Coming home
May 25, 2020
Finally
found a moment to write my thoughts down after a long time.
Semi-lockdown
is still going on. People can see 4 other people outside the family and I have
picked two, one ex (who happens to be the father of my child) and one current
boyfriend. The son picked a few friends, I think 2 or three so we are basically
seeing more than we should - combined. But then judging by my neighbours
chatting in the parking lot, I suspect we aren’t the only ones.
I just broke
up with a boyfriend I went back to after I broke up with the current boyfriend.
Confusing? Maybe I’ll explain it another way. I broke up with Mr. F because I
thought he was not ready to bring me into his life totally. I loved him and
maybe that triggered this unbearable insecurity in me so I sort of ended it
without any sort of closure. You could say I just drifted away. A month and a
half of feeling broken hearted, Mr. C sent me a letter dated Valentine’s Day –
how romantic. I only saw it two days after, having had quite a busy Valentine
weekend with the girls dining, clubbing and generally strutting our wares to
the outside world.
So remember
I was feeling miserable for the drifting apart with Mr. F and was very
vulnerable and needing to be loved. There was a frantic exchange of messages
after I answered Mr. C’s initial letter. And I agreed to meet up with him at
his house, feeling sure I would be able to resist reconciling. I was wrong of
course. Long story short, I stayed the night, had make up sex and without so
many words we were a pair again.
I left a few
days later to a previously planned vacation designed to forget Mr. F thinking I
would be healed in the process. Oh boy how wrong I was… big time. I brought a
book with me to lull me to sleep when I was resting at the hotel and it was
like deja vu in text.
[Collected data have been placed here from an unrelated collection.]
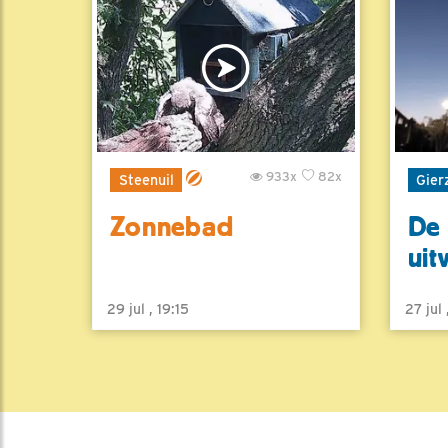
933x
82x
Steenuil
Gier
Zonnebad
De 
uit
29 jul , 19:15
27 jul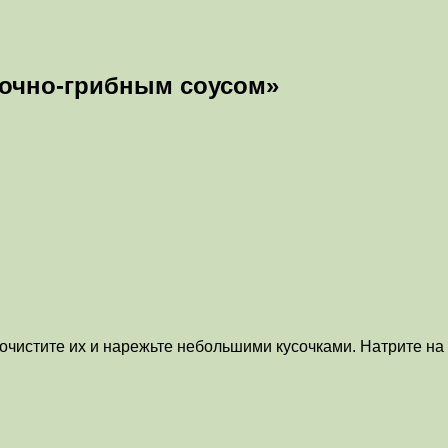
вочно-грибным соусом»
 очистите их и нарежьте небольшими кусочками. Натрите на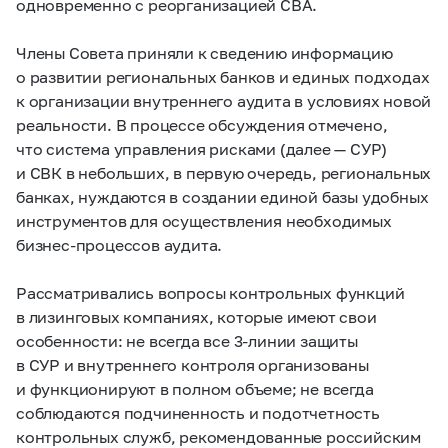
одновременно с реорганизацией СВА.
Члены Совета приняли к сведению информацию
о развитии региональных банков и единых подходах
к организации внутреннего аудита в условиях новой
реальности. В процессе обсуждения отмечено,
что система управления рисками (далее — СУР)
и СВК в небольших, в первую очередь, региональных
банках, нуждаются в создании единой базы удобных
инструментов для осуществления необходимых
бизнес-процессов аудита.
Рассматривались вопросы контрольных функций
в лизинговых компаниях, которые имеют свои
особенности: не всегда все
3-линии
защиты
в СУР и внутреннего контроля организованы
и функционируют в полном объеме; не всегда
соблюдаются подчиненность и подотчетность
контрольных служб, рекомендованные российским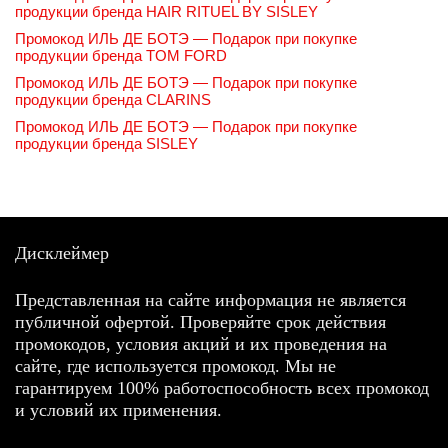
продукции бренда HAIR RITUEL BY SISLEY
Промокод ИЛЬ ДЕ БОТЭ — Подарок при покупке
продукции бренда TOM FORD
Промокод ИЛЬ ДЕ БОТЭ — Подарок при покупке
продукции бренда CLARINS
Промокод ИЛЬ ДЕ БОТЭ — Подарок при покупке
продукции бренда SISLEY
Дисклеймер
Представленная на сайте информация не является
публичной офертой. Проверяйте срок действия
промокодов, условия акций и их проведения на
сайте, где используется промокод. Мы не
гарантируем 100% работоспособность всех промокод
и условий их применения.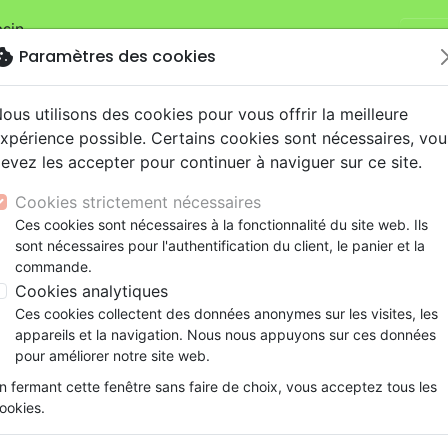
sin.
Je v
mandes sur la boutique
La Maison de la Bible Suisse
.
okie
Paramètres des cookies
ous utilisons des cookies pour vous offrir la meilleure
xpérience possible. Certains cookies sont nécessaires, vou
evez les accepter pour continuer à naviguer sur ce site.
Cookies strictement nécessaires
Nouveautés
Bibles
Livres
eBooks
Je
Ces cookies sont nécessaires à la fonctionnalité du site web. Ils
sont nécessaires pour l'authentification du client, le panier et la
eaux Testaments
ine
lité
 ans
lations
ns animés
s
Etude biblique
Bandes dessinées
Découverte de la foi
Adolescents, jeunes
Rap, Hip-hop
Films, fiction
Jeux
commande.
spirituelle
Créés pour s’émerveiller - Redevenir des ador
ons
cation
e
2 ans
ry, Latino, Folk
gnement, conférences
elisation
Segond 21
Famille, couple
Méditations
Bibles jeunesse
Instrumental
Documentaires, reportage
Accessoires de Bible
Cookies analytiques
iles
e
esse
ro
iels
Segond
Souffrance, Relation d'aide
Souffrance, Relation d'aide
Louange, Adoration
Papeterie
Créés pour s’émerveiller
Ces cookies collectent des données anonymes sur les visites, les
k
elisation
ue
esse
NEG
Santé
Psychologie
Hardrock, Métal
appareils et la navigation. Nous nous appuyons sur ces données
Redevenir des adorateurs de Dieu (
cations
ts
le, Couple
l, Soul
Darby
Ethique, société, politique
Apologétique
Pop, Rock
pour améliorer notre site web.
Auteur :
Paul David Tripp
ation
Événements actuels
n fermant cette fenêtre sans faire de choix, vous acceptez tous les
Référence
BLF9762
EAN
9782362497629
Ed
ookies.
Description
Détails du produit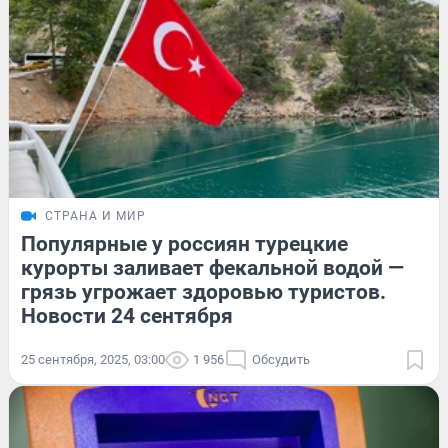
СТРАНА И МИР
Популярные у россиян турецкие
курорты заливает фекальной водой —
грязь угрожает здоровью туристов.
Новости 24 сентября
25 сентября, 2025, 03:00
1 956
Обсудить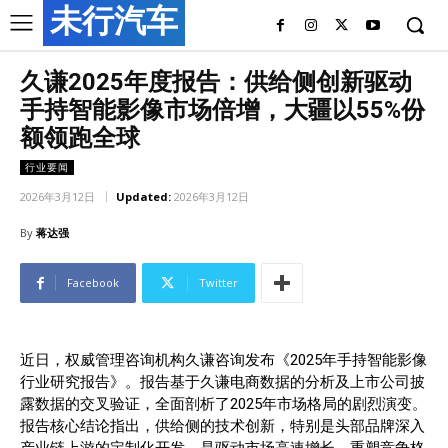
未行汽车
久谦2025年度报告：供给侧创新驱动
手持智能影像市场倍增，大疆以55%份
额领跑全球
行业要闻
2026年3月12日
Updated:
2026年3月12日
By
蒋达强
Facebook
Twitter
近日，权威管理咨询机构久谦咨询发布《2025年手持智能影像
行业研究报告》。报告基于久谦电商数据的分析及上市公司披
露数据的交叉验证，全面剖析了2025年市场格局的剧烈演变。
报告核心结论指出，供给侧的技术创新，特别是头部品牌深入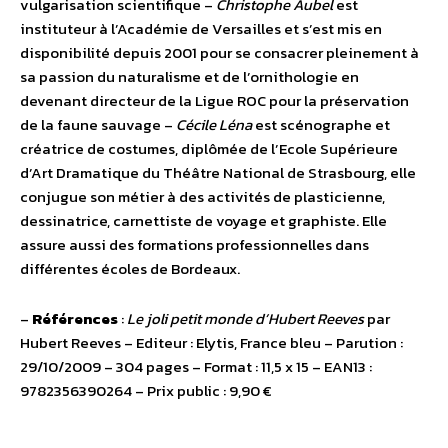
vulgarisation scientifique –
Christophe Aubel
est
instituteur à l’Académie de Versailles et s’est mis en
disponibilité depuis 2001 pour se consacrer pleinement à
sa passion du naturalisme et de l’ornithologie en
devenant directeur de la Ligue ROC pour la préservation
de la faune sauvage –
Cécile Léna
est scénographe et
créatrice de costumes, diplômée de l’Ecole Supérieure
d’Art Dramatique du Théâtre National de Strasbourg, elle
conjugue son métier à des activités de plasticienne,
dessinatrice, carnettiste de voyage et graphiste. Elle
assure aussi des formations professionnelles dans
différentes écoles de Bordeaux.
–
Références
:
Le joli petit monde d’Hubert Reeves
par
Hubert Reeves – Editeur : Elytis, France bleu – Parution :
29/10/2009 – 304 pages – Format : 11,5 x 15 – EAN13 :
9782356390264 – Prix public : 9,90 €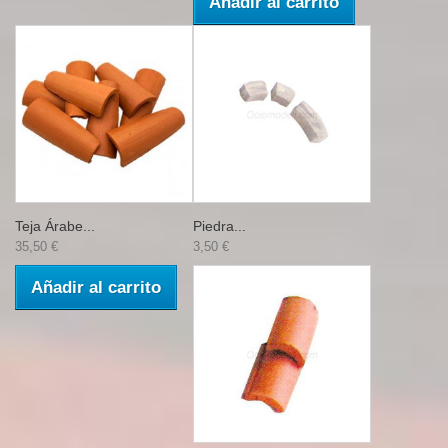
Añadir al carrito
Teja Árabe...
Piedra...
35,50 €
3,50 €
Añadir al carrito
The story was about Mr. F and I in reverse. I was the
pathetic loser guy and he was the widow who was still so totally hung up with
her dead husband. As I read the passages I was pushed further and further to a
quagmire of dark melancholy. I missed the fucking bastard. How’s that? But I
swallowed it all and dragged my feet to finish my trip in the fashion I
envisioned despite the strange emptiness of Florence reminiscent of perhaps the
black plague back in the dark ages.
Then I went
back home to once again resume my evenings with Mr. C. Sure it was idyllic. He
made it all pleasant. I made it all pleasant. I agreed with all of his arrangements,
cooperated with his plans, and followed his suggestions, like a robot all the
while missing that one person who truly owned my heart.
I decided to
send the book I read with a letter to Mr. F. Before long I received a message
thanking me for still keeping in touch, opening up his heart, his soul, his
longings, his deep sadness. And my heart melted like marshmallows in hot
chocolate, turning into small bubbles that popped and finally disappeared into
the depths of the brown liquid. What can I say, it was a second wave of heart
break caused by this man.
My
reconciliation with Mr. C became a prison cell I wanted to escape from. But I
was not very keen on causing another heart-ache on him. This would be the third
wave for him if I ever did. Did I wish the same sorrow I am experiencing now on
another person? No. But will I be happy going through the motions of being
in-love? Not either. Will I risk a steady influx of love from someone by
plunging back to the insecurity of being giddily infatuated with a man carrying
heavy emotional baggage? After weighing my heart with my mind, my mind allowed
my heart to win. I have not done this very often, this may perhaps be the only
moment I really totally gave in to my heart.
So broke up with
Mr. C did and there I was again feverishly communicating with Mr. F. The
lockdown was full on at that moment. We saw each other again in person two
weeks after our official reconciliation.
I have
forgotten how smitten I was with him. He really was such a beautiful man
although I doubt if he realizes that. His hair had grown wild, the golden curly
strands framing his face like an old Greek sculpture. He was wearing a decent
t-shirt, bless him. But his tattered working denim pants made him look all too real.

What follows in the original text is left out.